しかし、自分用のメモや、卒論のようの場合は、そのような制限はない。好き に工夫すればよい。
そういったときには、まず、書籍や知人の知識やネット上の情報に頼るのがよ い。「車輪の再発明」は避けるべきである。あなたが悩むことの大部分は、誰 かが悩み、解決したことである。大抵は、標準的なクラスでカタがつき、そう でなくても、CTANなどの標準的なサイトから導入できる。あるいは、個人的に 作った、その場限りのマクロに出会うときもある。
調べても見つからないとき、あるいは見つかった情報に満足できないときは、 自分でマクロを作るのがよい。TeXは、潜在的には、無限の表現力を持ってい る。印刷可能なことでTeXに表現できないことは無いと言ってよい。ただ、場 合によって面倒なだけである。
自分なりのマクロを定義するのは、\newcommandというマクロである。既存の マクロを再定義するのは、\renewcommandである。細かい設定をするときは、 plain TeXの知識が必要になることもあるが、他人のマクロを参考にすれば大抵 は解決できる。
全体的な余白等を調整するには、プリアンブルで、\setlengthや\addtolength で、種々の長さを調整するとよい。よく調整する長さは、\topmargin、 \textheight、\textwidth、\oddsidemargin、\evensidemarginなどである。意 味は、名前から明らかではあるが、分からなければ、調べるか、少し大袈裟に 設定してみるとよい。
もちろん、それだけの労力を費す価値があるかどうかの判断はすべきである。 無駄な努力をしても、疲れるだけである。
ライティング・スタイルは、好みによる部分があるから、参考程度に読んで欲 しい。
数式には、基本的に、数式番号をつけておくべきである。後で参照しない式で も、番号をつけておいた方が、読む人の助けになる。

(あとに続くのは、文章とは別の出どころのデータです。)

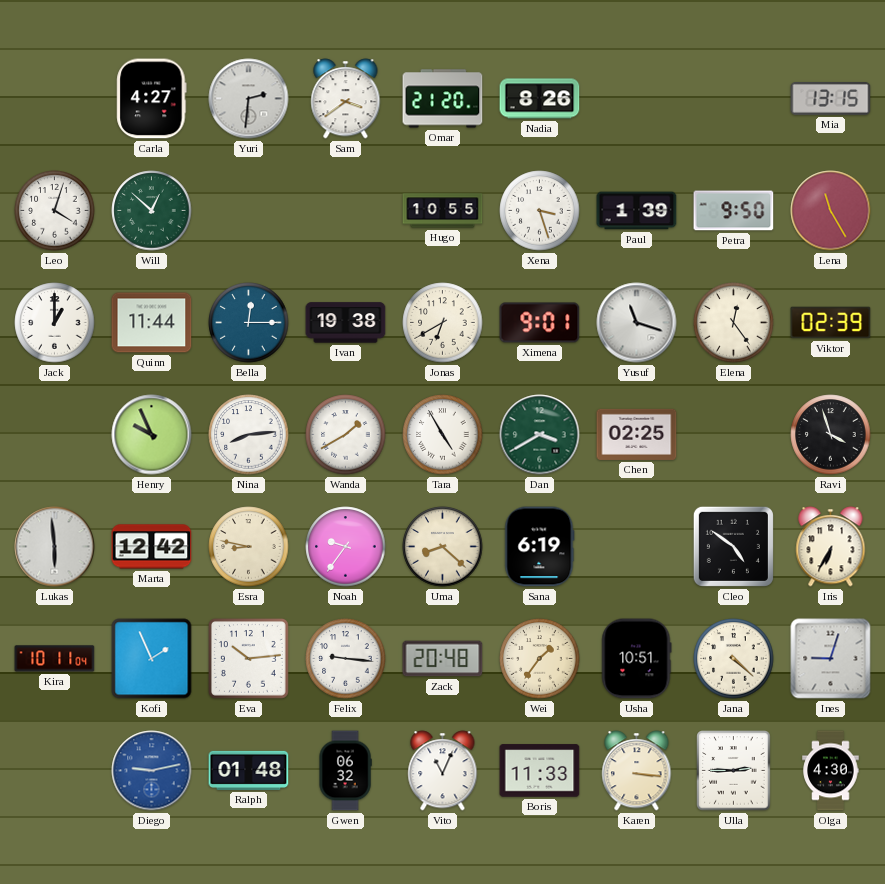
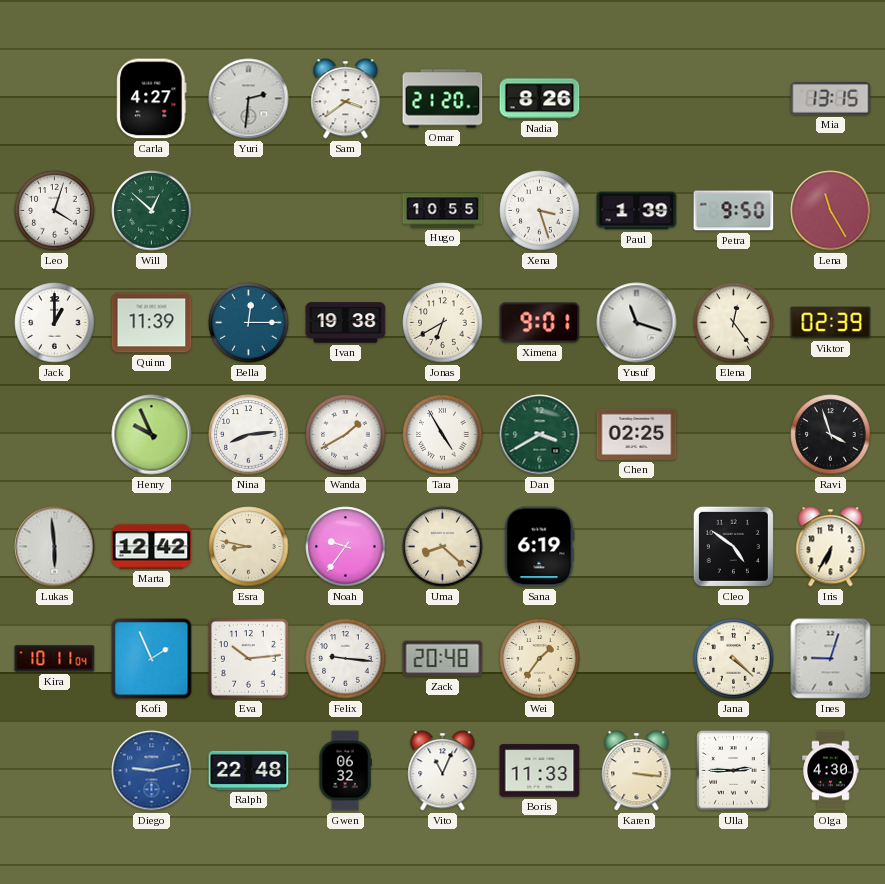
Quinn: 11:44 -> 11:39
Usha: 10:51 -> none
Ralph: 01:48 -> 22:48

節や式、図、表にはラベルをつけておくとよい。当初は参照しない予定であっ ても、後で参照したくなるかもしれない。また、適切なラベルをつけることは、 その項目の意義をちゃんと考えることにもつながる。数式における\labelコマ ンドは、先頭につけておくのが筆者の好みであるが、最後につける人も多い。 いずれにしても、一つの文書の中では、書き方を統一するべきである。
式のラベルの先頭にeq:をつけたり、節のラベルの先頭にsec:をつけたりする 流儀がある。それほど一般的ではないかもしれないが、文中で統一しておけば 便利かもしれない。この流儀でいけば、図のラベルにはfig:、表のラベルには tab:をつけることになる。

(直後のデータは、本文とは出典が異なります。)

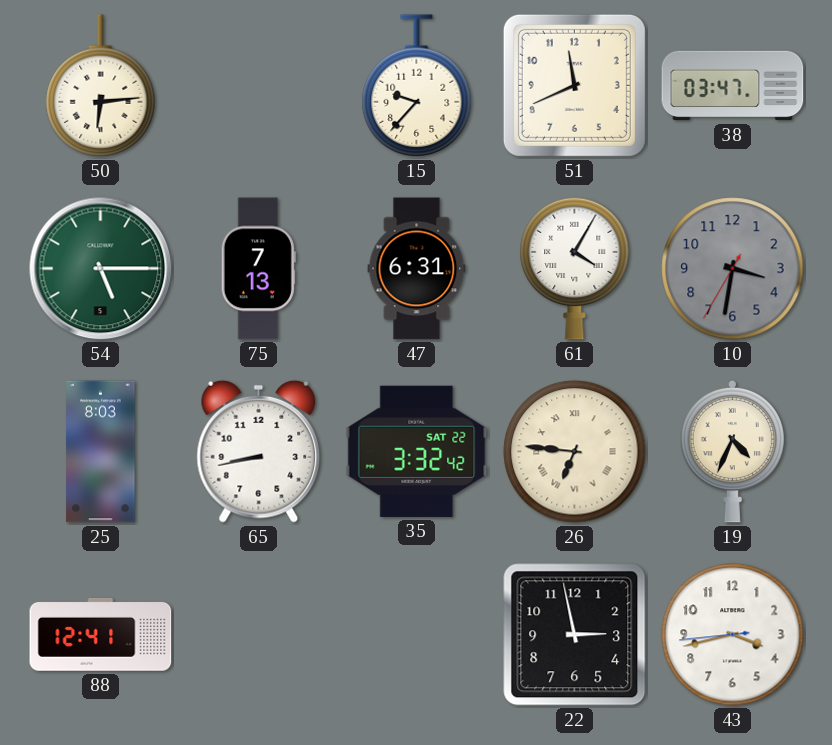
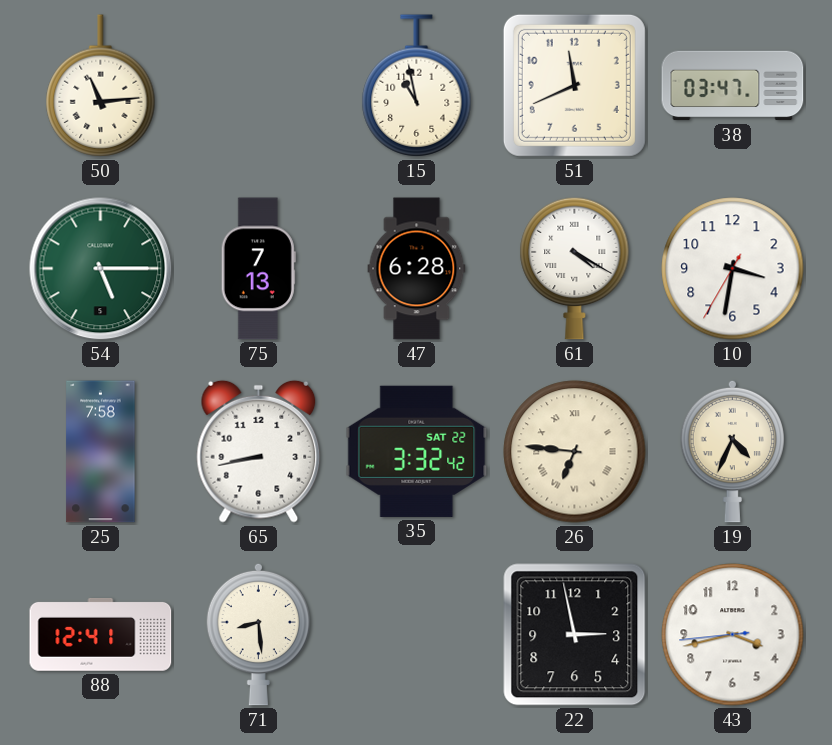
50: 6:14 -> 11:14
15: 9:37 -> 10:58
47: 6:31 -> 6:28
61: 4:05 -> 4:20
10 dial: grey -> white
25: 8:03 -> 7:58
71: none -> 8:29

長さの設定は、相対的な単位にする方がよい。フォントの大きさに依存する、 emやexのような単位や、\textwidthや\baselineskipのような文書スタイルに 依存する長さで指定するのである。例えば、0.5\textwidthのような書き方が できる。そうしておけば、フォントの大きさを変えたり、文書スタイルを変え たりした場合にも、自動的に適応できる。
数式中の+や-は、符号として使う場合と加減算として使う場合では、空白の取 り方が違う。行の先頭が+や-のときは、その前に、{}や\quadなどを入れると 加減算として扱ってくれる。({}と\quadでは出力結果は違う。何故か?)
添字は、一文字でも{}でブロック化しておくとよい。そうすれば、添字を二文 字以上にしたときにミスしないで済む。
文中の数式や、分数の中、配列の中などで、積分記号等が小さくなったり、和 の記号の上下限の位置が変になるときがある。それがいやなら、該当部分を \displaystyleにするとよい。
AMS-LaTeXは アメリカ数学会 (American Mathematical Society) によって開 発されたパッケージおよびクラスファイルである。数式を使うときは、便利で ある。プリアンブルに、
\usepackage{amsmath}
\usepackage{amssymb}
の二行を書くのが標準的である。JPSJのクラスでは、自動的に読み込んでいる。
AMS-LaTeXを使っているときは、複数の数式をまとめて書くときに、eqnarray 環境の代わりにalign環境を使うとよい。空白のバランスがよいし、いろいろ 小細工がやりやすい。複数行の数式で一つの数式番号をつける場合は、split 環境を併用する。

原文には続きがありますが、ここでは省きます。